- **WORK ORDER**:
Give back the whole listing exactly as written, pictures excluded.

------ RECORD EXCERPTS ------

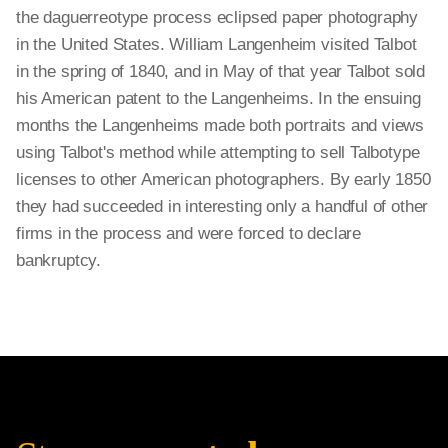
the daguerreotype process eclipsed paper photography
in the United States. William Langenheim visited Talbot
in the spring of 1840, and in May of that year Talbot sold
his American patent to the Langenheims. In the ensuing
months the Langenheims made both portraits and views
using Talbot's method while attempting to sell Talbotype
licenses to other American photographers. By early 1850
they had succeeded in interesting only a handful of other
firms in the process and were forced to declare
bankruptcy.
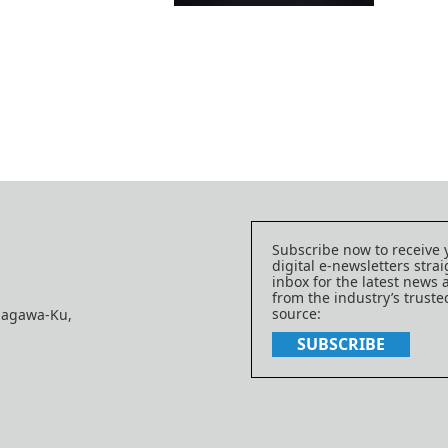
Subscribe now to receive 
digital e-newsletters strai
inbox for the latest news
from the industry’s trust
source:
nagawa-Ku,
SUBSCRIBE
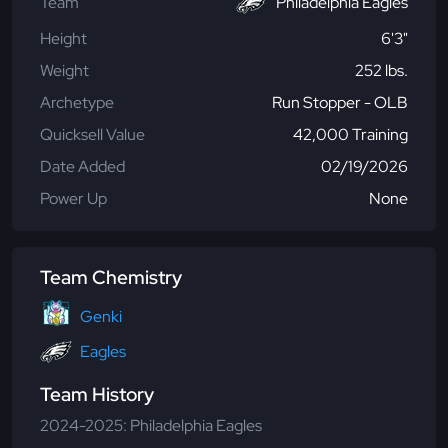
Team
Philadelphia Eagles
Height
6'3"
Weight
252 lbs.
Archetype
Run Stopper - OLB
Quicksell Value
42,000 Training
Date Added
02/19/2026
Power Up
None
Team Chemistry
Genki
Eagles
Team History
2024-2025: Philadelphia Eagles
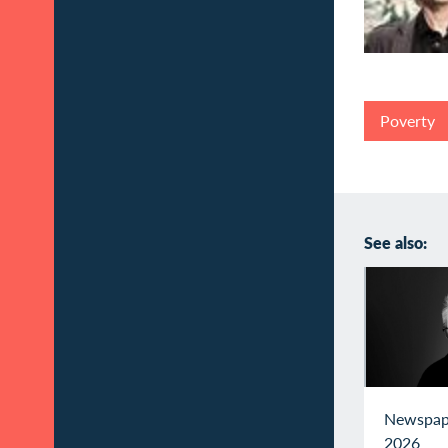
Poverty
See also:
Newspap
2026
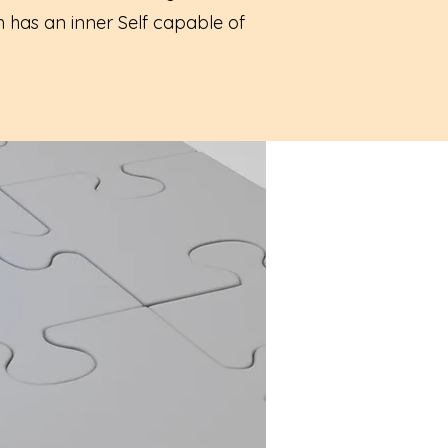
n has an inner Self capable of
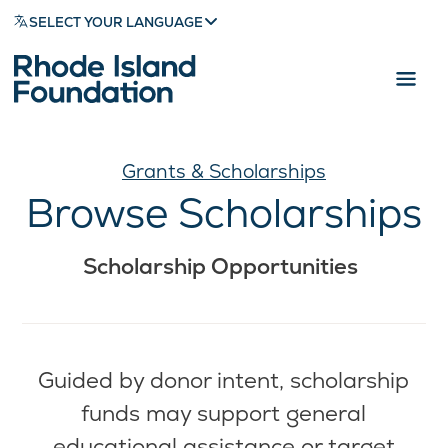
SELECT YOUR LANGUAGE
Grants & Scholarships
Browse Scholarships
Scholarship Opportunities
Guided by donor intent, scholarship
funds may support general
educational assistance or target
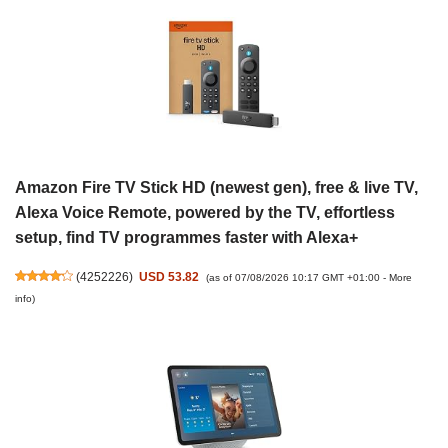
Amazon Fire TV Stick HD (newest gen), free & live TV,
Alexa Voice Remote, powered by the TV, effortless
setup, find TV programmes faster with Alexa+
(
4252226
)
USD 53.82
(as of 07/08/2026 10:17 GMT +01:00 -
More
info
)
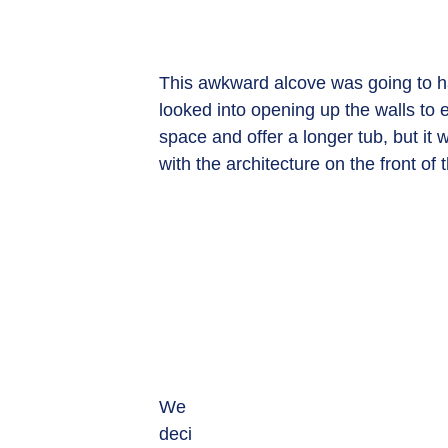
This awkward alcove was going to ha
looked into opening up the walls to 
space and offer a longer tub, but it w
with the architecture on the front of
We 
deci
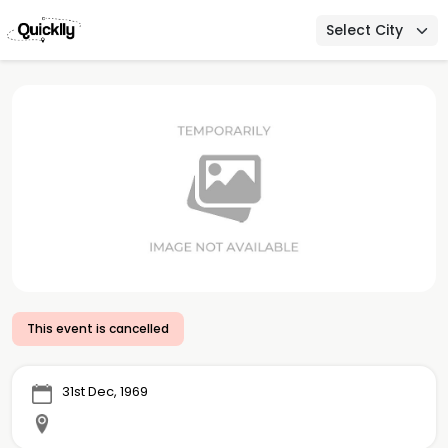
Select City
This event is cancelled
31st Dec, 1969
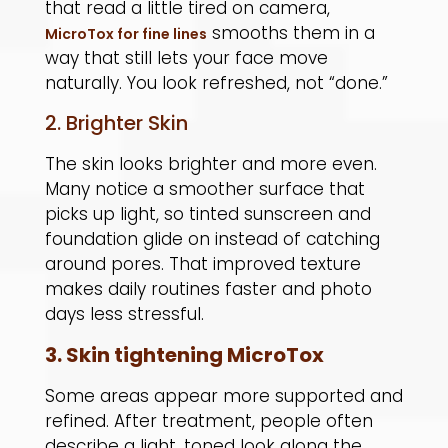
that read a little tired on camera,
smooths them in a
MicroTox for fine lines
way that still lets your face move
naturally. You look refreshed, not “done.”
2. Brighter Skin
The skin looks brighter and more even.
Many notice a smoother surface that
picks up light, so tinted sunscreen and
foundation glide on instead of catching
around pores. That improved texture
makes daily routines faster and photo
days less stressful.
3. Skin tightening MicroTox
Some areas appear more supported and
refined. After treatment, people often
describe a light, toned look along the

------

- **ANSWER FOR THE TASK**:
the daguerreotype process eclipsed paper photography
in the United States. William Langenheim visited Talbot
in the spring of 1840, and in May of that year Talbot sold
his American patent to the Langenheims. In the ensuing
months the Langenheims made both portraits and views
using Talbot's method while attempting to sell Talbotype
licenses to other American photographers. By early 1850
they had succeeded in interesting only a handful of other
firms in the process and were forced to declare
bankruptcy.
Subscribe now to receive 
digital e-newsletters strai
inbox for the latest news
from the industry’s trust
source:
nagawa-Ku,
SUBSCRIBE
Team
Philadelphia Eagles
Height
6'3"
Weight
252 lbs.
Archetype
Run Stopper - OLB
Quicksell Value
42,000 Training
Date Added
02/19/2026
Power Up
None
Team Chemistry
Genki
Eagles
Team History
2024-2025: Philadelphia Eagles
Poverty
See also:
Newspap
2026
n has an inner Self capable of
SELECT YOUR LANGUAGE
Grants & Scholarships
Browse Scholarships
Scholarship Opportunities
Guided by donor intent, scholarship
funds may support general
educational assistance or target
Amazon Fire TV Stick HD (newest gen), free & live TV,
Alexa Voice Remote, powered by the TV, effortless
setup, find TV programmes faster with Alexa+
(
4252226
)
USD 53.82
(as of 07/08/2026 10:17 GMT +01:00 -
More
info
)
This awkward alcove was going to ha
looked into opening up the walls to 
space and offer a longer tub, but it w
with the architecture on the front of
We 
deci
Select City
This event is cancelled
31st Dec, 1969
that read a little tired on camera,
smooths them in a
MicroTox for fine lines
way that still lets your face move
naturally. You look refreshed, not “done.”
2. Brighter Skin
The skin looks brighter and more even.
Many notice a smoother surface that
picks up light, so tinted sunscreen and
foundation glide on instead of catching
around pores. That improved texture
makes daily routines faster and photo
days less stressful.
3. Skin tightening MicroTox
Some areas appear more supported and
refined. After treatment, people often
describe a light, toned look along the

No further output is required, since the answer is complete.